On the cruelty of really teaching computing science (1988)

Role and Feasibility of Formal Methods

  • Many agree the essay correctly emphasizes mathematical rigor and formal proofs, especially for safety‑critical domains (aerospace, medical, crypto, kernels).
  • Several note current tools (proof assistants, verifiable languages, expressive type systems) make this somewhat practical for medium‑sized codebases, but cost and scaling remain major barriers.
  • Others argue that only a small fraction of software justifies this rigor; most work is closer to “residential construction” where rules of thumb and testing suffice.

LLMs and Proof Automation

  • Some are optimistic that LLMs will drastically lower the cost of writing specifications and proof scripts, auto‑formalizing math and code and “filling in” proofs with humans guiding decomposition.
  • Others report that current LLMs are “really bad” at actual machine‑checked proofs, easily failing combinatorial or detailed reasoning tasks.
  • Consensus: LLMs may help with boring glue work and specification writing, but not replace human judgement or solve the specification problem itself.

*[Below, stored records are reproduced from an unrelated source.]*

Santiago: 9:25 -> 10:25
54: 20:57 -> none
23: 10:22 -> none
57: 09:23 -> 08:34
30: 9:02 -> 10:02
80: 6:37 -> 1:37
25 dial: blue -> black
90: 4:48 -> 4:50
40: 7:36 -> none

Computer Science Education

  • There is debate over curricula that begin with formal methods and program correctness proofs versus more pragmatic, trial‑and‑error programming.
  • One account of a proof‑heavy curriculum reports it was coherent and intellectually satisfying but not obviously practical, and was eventually abandoned.
  • Several lament that modern CS often teaches patterns and frameworks rather than how computers work or how to reason rigorously.

Programming Practice, Performance, and “Clean Code”

  • Some criticize popular design doctrines (e.g., heavy abstraction, “clean code”) as leading to poor performance and not clearly improving maintainability.
  • Others counter that non‑critical code should optimize for maintainability and that modern runtimes can mitigate overhead; performance should be profile‑driven.
  • There is broader agreement that many developers function mainly as “framework glue,” with real value coming from architecture and critical thinking.

Programming vs. Mathematics

  • Several comments explore whether programming really involves deeper conceptual hierarchies than mathematics, as the essay claims.
  • Examples from both sides are given: massive proof projects in math vs. enormous codebases, formal proofs of simple arithmetic in proof assistants, and the difficulty of writing even a correct binary search.
  • Some argue programming is essentially discrete mathematics; others stress its physical, operational nature and the centrality of changing, ambiguous requirements.

Testing, Correctness, and Real‑World Constraints

  • The essay’s skepticism toward testing is challenged: extensive automated tests, fuzzing, and model checking can prove absence of certain bug classes, at least in theory.
  • Practically, most teams settle for “doesn’t usually fail” rather than exhaustive guarantees.
  • A recurring theme is that requirements are often inconsistent or unstable, making full formal correctness less valuable than adaptability (“software as gardening”).